I admit, I'm prone to info dumps in my dialogue, especially in my first drafts, and I have to edit them out in my revisions. I wrote this article, which originally appeared on Suite101, with some of my tips and tricks.
Avoid Info Dumps in Dialogue
Strengthen Your Dialogue By Eliminating Telling
Eliminating the Info Dump in dialogue will create mystery that keeps your reader riveted while strengthening the prose.
In publishing days long past, it wasn’t uncommon to find a character who starts a line of dialogue with the infamous, “As you know ...”
Gerald walked into the living room and announced, “Phillip, our mother is at the door. As you know, she ran off twenty years ago with the family lawyer and we haven’t heard from her since.”
Today’s readers and publishing industry has moved toward eliminating this technique, which is “telling” and not “showing” the story to the reader.
Emulate Real Life
In real life, people don’t need to remind their listeners about something the listeners already know.
For example, if Gerald is speaking to his brother Phillip, who is fully aware of their mother’s infamous behavior, he wouldn’t need to say something like, “Phillip, our mother, who ran away twenty years ago, is at the front door.”
That would be silly. In real life, listeners would be insulted or confused.
When writing your own dialogue, think about what information the other characters already know. Even if the reader doesn’t yet know the information, make your dialogue appropriate for the characters who are speaking.

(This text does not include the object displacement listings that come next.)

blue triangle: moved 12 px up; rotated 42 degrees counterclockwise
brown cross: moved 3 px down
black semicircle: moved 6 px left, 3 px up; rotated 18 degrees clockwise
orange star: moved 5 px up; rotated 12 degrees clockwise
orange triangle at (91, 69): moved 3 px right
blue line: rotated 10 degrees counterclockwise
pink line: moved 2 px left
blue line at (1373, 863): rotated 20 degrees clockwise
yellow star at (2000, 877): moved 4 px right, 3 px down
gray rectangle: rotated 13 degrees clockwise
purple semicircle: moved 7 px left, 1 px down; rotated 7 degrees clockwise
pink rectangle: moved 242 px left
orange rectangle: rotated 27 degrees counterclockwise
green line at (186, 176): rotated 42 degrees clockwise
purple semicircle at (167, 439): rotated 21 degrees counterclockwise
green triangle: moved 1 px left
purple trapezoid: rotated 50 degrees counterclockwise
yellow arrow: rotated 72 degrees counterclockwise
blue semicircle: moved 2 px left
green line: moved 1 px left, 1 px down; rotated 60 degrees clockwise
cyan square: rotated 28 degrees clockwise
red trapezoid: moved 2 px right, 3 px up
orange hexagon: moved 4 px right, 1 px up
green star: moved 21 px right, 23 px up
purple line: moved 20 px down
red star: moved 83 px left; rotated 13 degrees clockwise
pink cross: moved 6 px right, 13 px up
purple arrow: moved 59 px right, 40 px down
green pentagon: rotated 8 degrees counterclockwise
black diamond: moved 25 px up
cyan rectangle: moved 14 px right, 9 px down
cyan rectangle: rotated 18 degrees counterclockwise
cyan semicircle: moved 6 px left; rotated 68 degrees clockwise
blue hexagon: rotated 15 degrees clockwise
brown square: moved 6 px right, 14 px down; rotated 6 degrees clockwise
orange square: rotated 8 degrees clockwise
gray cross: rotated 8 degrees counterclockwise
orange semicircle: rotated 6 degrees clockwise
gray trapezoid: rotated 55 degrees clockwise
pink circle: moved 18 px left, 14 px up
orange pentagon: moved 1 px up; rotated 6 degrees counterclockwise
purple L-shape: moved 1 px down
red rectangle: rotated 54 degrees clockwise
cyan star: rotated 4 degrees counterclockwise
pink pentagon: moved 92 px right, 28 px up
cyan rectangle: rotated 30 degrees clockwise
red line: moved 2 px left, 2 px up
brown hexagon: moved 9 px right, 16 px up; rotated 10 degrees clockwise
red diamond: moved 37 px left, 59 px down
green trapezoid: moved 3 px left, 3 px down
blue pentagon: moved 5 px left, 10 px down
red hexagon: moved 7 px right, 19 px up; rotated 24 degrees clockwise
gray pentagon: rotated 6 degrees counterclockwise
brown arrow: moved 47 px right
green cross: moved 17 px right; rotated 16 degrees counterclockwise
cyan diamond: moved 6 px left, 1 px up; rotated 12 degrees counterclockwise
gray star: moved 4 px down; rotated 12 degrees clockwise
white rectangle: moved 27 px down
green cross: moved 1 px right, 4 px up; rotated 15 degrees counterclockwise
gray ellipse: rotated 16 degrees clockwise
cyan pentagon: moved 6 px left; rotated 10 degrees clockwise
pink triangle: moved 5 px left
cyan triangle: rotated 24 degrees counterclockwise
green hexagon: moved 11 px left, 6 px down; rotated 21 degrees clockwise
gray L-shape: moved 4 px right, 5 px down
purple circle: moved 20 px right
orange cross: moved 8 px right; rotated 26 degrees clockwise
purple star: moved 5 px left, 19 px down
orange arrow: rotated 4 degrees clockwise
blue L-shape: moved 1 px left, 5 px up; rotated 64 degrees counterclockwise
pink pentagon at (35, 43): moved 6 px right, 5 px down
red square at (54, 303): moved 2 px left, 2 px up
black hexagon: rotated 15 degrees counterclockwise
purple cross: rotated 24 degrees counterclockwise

Withhold Information From the Reader
If the character has some backstory the reader doesn’t know, a good writing technique is to hint at the backstory but not reveal it at once, especially if the dialogue is early in the book.
This tantalizing hint of some trouble in a character’s past will create an aura of mystery, and it will often spur the reader to keep reading simply to find out what happened. A reader who knows all the character’s backstory upfront can easily get bored with the story.
Some Dialogue May Not Seem Like Telling at First Glance
Beware of dialogue that “sneaks in” an info dump:
“Phillip, has it really been twenty years since she ran away?”
Phillip already knows she ran away. Gerald doesn’t have to include that information in the dialogue. Instead:
“Has it really been twenty years?”
Trimmed dialogue strengthens the overall feel of the prose and also makes a manuscript more crisp, more professional.
A Rewritten Example
Gerald rushed into the room. “Phillip.” His voice scratched out of his tight throat. He didn’t want to tell his brother, but he had to.
Phillip did a double-take when he saw Gerald’s face. “What is it? What’s wrong?” He left the fireplace to stride toward him.
Gerald’s mouth opened, but he couldn’t force words out. There was a raging in his chest like a wild minotaur.
“Gerald.” Phillip grabbed his arms. “What is it? Tell me.”
He was frightening his brother. He finally managed a single word: “Mother.”
Phillip’s face became corpse-like. His jaw locked, even as his lower lip trembled.
“She’s at the front door.”
A moment stretched out like a decade. Finally Phillip said, “Let’s see what the b___ wants.”
The characters’ emotional reaction to the news of their mother at the door makes the reader want to know why they react that way, and spurs the reader on to find out.